Of course IF you do make a report & it's acted on, you're at risk of retaliation...ie your neighbors reporting you every time your dogs bark, whine, crap or look their way. Report, YES! But be especially vigilant regarding your pack's behavior & NEVER let them out unsupervised. (Those vile enough to fight dogs could easily be nasty enough to poison them)


----------



## DianaM (Jan 5, 2006)

> QuoteThose vile enough to fight dogs could easily be nasty enough to poison them)


Wouldn't hurt to start walking the yard every day, checking for "fallen treats." Watch your back. Do you have some good neighbors? Wouldn't hurt to discuss some of this with them (at your discretion), that way there are more pairs of eyes watching. 

As much as I despise them, I think mailing a video to PETA wouldn't be a bad idea. They're rabid about this sort of thing, after all. If anyone can make a stink, PETA can. EDIT: ESPECIALLY if you also tell PETA that your local officials ignored this. PETA would be all over this like fur on an Old English.


----------



## StGeorgeK9 (Jan 5, 2008)

You know Diane I usually despise PETA too, but this may be a good use for them. I think what is needed here is a little shake up. and PETA could sure enough do that!!


----------



## JanH (Jan 21, 2007)

I will not go the PeTA route - my own dogs come first and with a show dog that's just not an option Good point about walking the yard. The dog didn't bite the legs of the other dog - he was nipping the hands and legs of the handler! 

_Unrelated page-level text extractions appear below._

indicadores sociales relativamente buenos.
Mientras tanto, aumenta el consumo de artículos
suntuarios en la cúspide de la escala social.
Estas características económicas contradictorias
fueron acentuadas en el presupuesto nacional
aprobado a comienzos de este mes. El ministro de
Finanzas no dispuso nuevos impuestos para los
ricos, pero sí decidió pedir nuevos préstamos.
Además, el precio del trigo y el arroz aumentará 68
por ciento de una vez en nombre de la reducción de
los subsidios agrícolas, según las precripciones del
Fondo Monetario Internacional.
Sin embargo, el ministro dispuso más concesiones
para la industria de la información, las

I took a deep breath and advised the owner of the property we're both buying from. "So - they can do whatever they want with their dog." I was stunned and said it is a felony if it goes that far. "I can't do anything about that...it's not my problem." So there is zero backup there. 

And as the complaint from people with a grudge - I know that's how it will be portrayed - and that isn't the case. I'm not cold enough to condemn two dogs that haven't yet done anything wrong to death because of people disagreements. 

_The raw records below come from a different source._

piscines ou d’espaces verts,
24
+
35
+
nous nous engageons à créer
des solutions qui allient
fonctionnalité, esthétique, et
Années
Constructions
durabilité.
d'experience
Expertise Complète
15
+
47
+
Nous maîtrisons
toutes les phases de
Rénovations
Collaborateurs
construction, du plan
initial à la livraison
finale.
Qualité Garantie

I do have a good neighbor - across the street. He's a detective and small town politics come into play - it'd put him in a bad situation too with work/home too close together. I'm riding harder on my dogs than ever before as for behavior and all. 

Will need to work on the proof thing...and watch especially hard that my three little canine "snitches" stay up on the deck. Am looking at some ideas and trying to hopefully get those dogs out alive and legal or at least change their behavior towards the dogs, which I don't hold a lot of hope for. 

It just absolutely blows my mind someone can be informed the seriousness of it and think "so what". I **SO** do not understand this state. Don't drink beer on Sunday but fight your dogs in the back yard and we can't stop it. sorry - sarcasm slipping out.


----------



## Qyn (Jan 28, 2005)

If this was me .. as soon as I saw this, I would have started recording it on a camera, phone etc. Then, I would have yelled "WTF do you think you are doing? I have evidence of what you are doing and it's going to the police especially if anything happens to any of those dogs." I've done this with much less serious behaviour. I have been threatened and given the finger for objecting to behaviour like this and while I know that Australia is not yet quite as prone to the retaliatary violence prevalent in the US, it has always stopped that behaviour. I admit it probably still goes on but certainly not in areas I can observe and play a part in stopping.

I guess I have got to the age (>40 &< 50) that my own mortality is not of a major concern to me, especially when it does not affect my loved ones. So, now I iterate what I feel and I'm not going to accept bad behaviour from anyone without taking a stand. Most of the people who treat animals in this way are cowards and will back off when there are known consequences. If they don't, I am willling to pay the price for letting them know that I (at least) will not let that behaviour continue when I know it is occuring.


----------



## big_dog7777 (Apr 6, 2004)

The problem with this advice is the proximity of the situation to the OP's home. I for one, take the US military's approach to any situation that can cause retaliation of any kind... I DON'T want a fair fight, especially with individuals that have no respect for life. The mindset and psychological profile of people that are willing to inflict the pain and abuse that you need to in order to get dogs to fight like this is the exact same profile of serial killers and rapists. Add in the fact that they are teenagers and you end up with deviants with no clue about real life. I want the cards so stacked in my favor that there's no chance I can lose. I would ensure my home is secure 100% of the time and install camera's before doing or saying anything. Especially since this is a rural area. Guns help. No, I'm not kidding.


----------



## JanH (Jan 21, 2007)

Thanks Zeus. 
I don't have the funds right now to go get a video camera unfortunately - I did look and found one that would work - $220 and about 45 minutes away. Earlier this month a vehicle went out and I had to replace it -and haven't had a chance to build back up those savings. We do have guns in the home; they're uneasy about Bella so she deters some without *doing* anything (and she's also here inside most of the time now). 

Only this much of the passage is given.